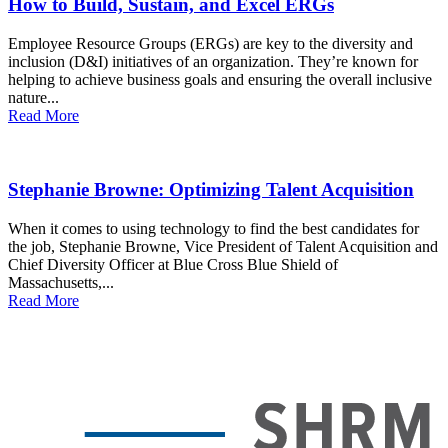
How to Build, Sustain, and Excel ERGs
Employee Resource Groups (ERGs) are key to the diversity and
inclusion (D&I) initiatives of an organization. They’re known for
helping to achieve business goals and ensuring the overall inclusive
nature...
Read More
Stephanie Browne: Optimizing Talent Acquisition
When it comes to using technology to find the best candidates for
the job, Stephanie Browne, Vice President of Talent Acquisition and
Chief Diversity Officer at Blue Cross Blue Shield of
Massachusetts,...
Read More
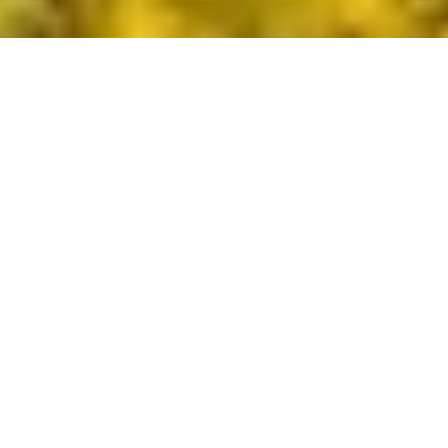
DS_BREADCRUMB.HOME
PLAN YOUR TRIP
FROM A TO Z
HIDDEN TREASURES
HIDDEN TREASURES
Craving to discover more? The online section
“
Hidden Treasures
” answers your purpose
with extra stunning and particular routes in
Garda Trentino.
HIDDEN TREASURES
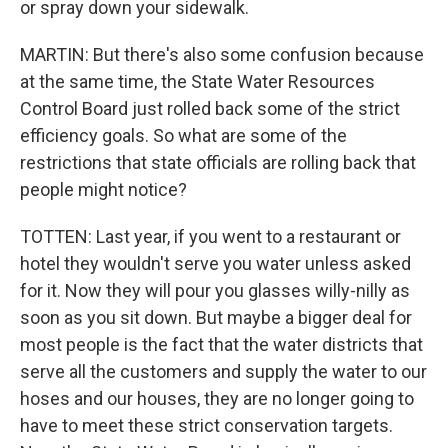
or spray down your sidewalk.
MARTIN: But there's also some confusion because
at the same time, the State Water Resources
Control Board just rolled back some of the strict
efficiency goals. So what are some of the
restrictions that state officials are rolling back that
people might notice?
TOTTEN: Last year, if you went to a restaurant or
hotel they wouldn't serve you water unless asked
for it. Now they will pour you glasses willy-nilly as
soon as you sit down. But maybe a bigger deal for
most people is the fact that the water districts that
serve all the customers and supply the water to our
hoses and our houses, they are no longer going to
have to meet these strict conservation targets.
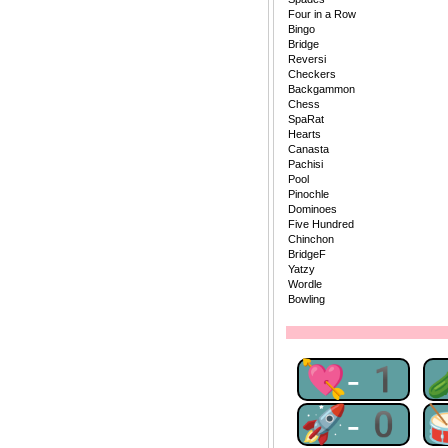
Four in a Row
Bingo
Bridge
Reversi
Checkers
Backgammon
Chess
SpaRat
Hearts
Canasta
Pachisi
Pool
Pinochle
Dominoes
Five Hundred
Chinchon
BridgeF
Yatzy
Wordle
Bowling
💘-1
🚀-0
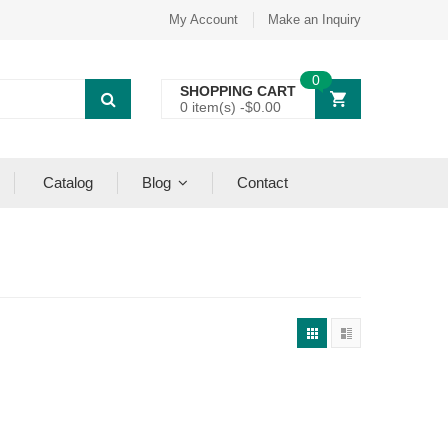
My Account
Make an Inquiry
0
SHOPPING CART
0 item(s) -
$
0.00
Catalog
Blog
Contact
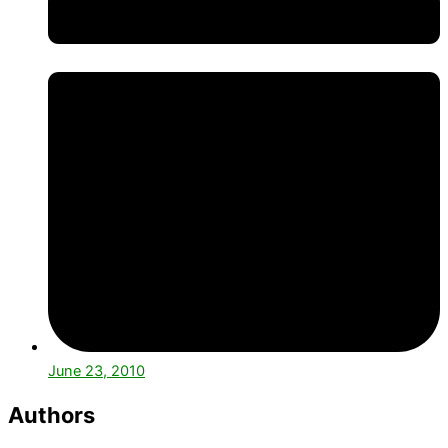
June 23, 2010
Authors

• • • • •

## INSTRUCTIONS TO FOLLOW
Copy out every entry above, character for character, excluding pictures.

## OUTPUT FOR THIS EXERCISE
How to Build, Sustain, and Excel ERGs
Employee Resource Groups (ERGs) are key to the diversity and
inclusion (D&I) initiatives of an organization. They’re known for
helping to achieve business goals and ensuring the overall inclusive
nature...
Read More
Stephanie Browne: Optimizing Talent Acquisition
When it comes to using technology to find the best candidates for
the job, Stephanie Browne, Vice President of Talent Acquisition and
Chief Diversity Officer at Blue Cross Blue Shield of
Massachusetts,...
Read More
DS_BREADCRUMB.HOME
PLAN YOUR TRIP
FROM A TO Z
HIDDEN TREASURES
HIDDEN TREASURES
Craving to discover more? The online section
“
Hidden Treasures
” answers your purpose
with extra stunning and particular routes in
Garda Trentino.
HIDDEN TREASURES
or spray down your sidewalk.
MARTIN: But there's also some confusion because
at the same time, the State Water Resources
Control Board just rolled back some of the strict
efficiency goals. So what are some of the
restrictions that state officials are rolling back that
people might notice?
TOTTEN: Last year, if you went to a restaurant or
hotel they wouldn't serve you water unless asked
for it. Now they will pour you glasses willy-nilly as
soon as you sit down. But maybe a bigger deal for
most people is the fact that the water districts that
serve all the customers and supply the water to our
hoses and our houses, they are no longer going to
have to meet these strict conservation targets.
Four in a Row
Bingo
Bridge
Reversi
Checkers
Backgammon
Chess
SpaRat
Hearts
Canasta
Pachisi
Pool
Pinochle
Dominoes
Five Hundred
Chinchon
BridgeF
Yatzy
Wordle
Bowling
💘-1
🚀-0
My Account
Make an Inquiry
0
SHOPPING CART
0 item(s) -
$
0.00
Catalog
Blog
Contact
June 23, 2010
Authors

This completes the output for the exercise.